Required work:
This exercise asks for every line of the material that includes the word "Arbeitgeber".

Extracted entries:

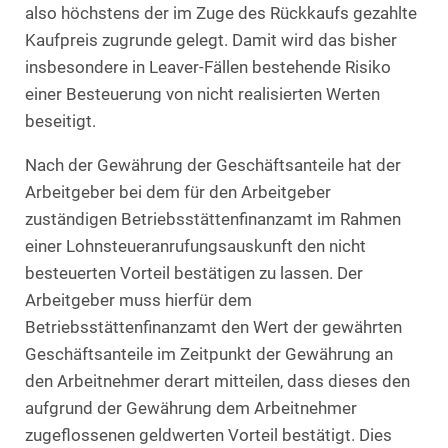
also höchstens der im Zuge des Rückkaufs gezahlte
Kaufpreis zugrunde gelegt. Damit wird das bisher
insbesondere in Leaver-Fällen bestehende Risiko
einer Besteuerung von nicht realisierten Werten
beseitigt.
Nach der Gewährung der Geschäftsanteile hat der
Arbeitgeber bei dem für den Arbeitgeber
zuständigen Betriebsstättenfinanzamt im Rahmen
einer Lohnsteueranrufungsauskunft den nicht
besteuerten Vorteil bestätigen zu lassen. Der
Arbeitgeber muss hierfür dem
Betriebsstättenfinanzamt den Wert der gewährten
Geschäftsanteile im Zeitpunkt der Gewährung an
den Arbeitnehmer derart mitteilen, dass dieses den
aufgrund der Gewährung dem Arbeitnehmer
zugeflossenen geldwerten Vorteil bestätigt. Dies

Task output:
Arbeitgeber bei dem für den Arbeitgeber
Arbeitgeber muss hierfür dem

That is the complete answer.